I grew up in India where I was surrounded by people who were denied basic opportunities in life – two of these being education and health care. The literacy rate is very low and quality health care is only available to the wealthiest. 

Later in life I got to work on a project called Spoken Web, which put access to the internet in the hands of people who can’t read. Imagine for a moment that you couldn’t read, this would seriously limit your access to a certain level of wellbeing. Spoken Web was designed to give illiterate people more opportunity and it was awarded recognition for empowering the underprivileged by the President of India. 

Then I’ve gone on to work with Smart Cities, where we used the big data of cities to make them more livable and sustainable. 

With IBM, I led the team that developed Watson, an artificial intelligence system that continues to transform the whole AI discipline. I’m proud to have represented my team’s work on the world’s most prestigious stages including the Nobel Prize and the Turing Lecture.

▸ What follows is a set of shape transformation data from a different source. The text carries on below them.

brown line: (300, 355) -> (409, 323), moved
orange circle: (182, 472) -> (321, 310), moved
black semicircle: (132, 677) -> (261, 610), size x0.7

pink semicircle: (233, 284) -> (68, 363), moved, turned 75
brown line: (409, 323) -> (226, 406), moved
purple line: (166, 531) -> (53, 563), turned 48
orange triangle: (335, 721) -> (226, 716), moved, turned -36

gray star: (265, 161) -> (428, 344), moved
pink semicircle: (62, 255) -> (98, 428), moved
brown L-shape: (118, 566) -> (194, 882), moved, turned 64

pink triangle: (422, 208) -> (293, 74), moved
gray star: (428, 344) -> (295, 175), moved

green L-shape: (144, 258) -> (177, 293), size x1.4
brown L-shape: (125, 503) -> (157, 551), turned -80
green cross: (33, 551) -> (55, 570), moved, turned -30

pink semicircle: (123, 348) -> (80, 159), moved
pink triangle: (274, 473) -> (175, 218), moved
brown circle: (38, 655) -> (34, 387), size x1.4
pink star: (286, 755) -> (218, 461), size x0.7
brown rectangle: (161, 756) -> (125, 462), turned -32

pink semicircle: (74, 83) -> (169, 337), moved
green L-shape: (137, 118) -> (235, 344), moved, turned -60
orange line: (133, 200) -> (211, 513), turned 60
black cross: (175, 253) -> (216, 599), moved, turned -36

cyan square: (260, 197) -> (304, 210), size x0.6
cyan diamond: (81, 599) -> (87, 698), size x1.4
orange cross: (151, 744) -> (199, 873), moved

Over the last two decades, I’ve realized that to improve any industry, whether it be education, health care, cities, transportation, energy, housing, or food, the most effective change can be made through a deep understanding of what is going on within the system -- and data is the tell all that brings any system to life! 


Using Artificial Intelligence for Better Health


After that initial call with Naveen in January 2017, I soon met with him, Helen, Momo and Deepak in San Diego to discuss Viome, and later that night I couldn’t sleep. I was so excited. The next morning, I got up and decided that this was going to be my life. 

Perplexing chronic conditions are on the rise and we need the help of technology like Viome’s artificial intelligence system to demystify and unveil the solutions to these complex problems.  I simply cannot wait to see how this all unfolds!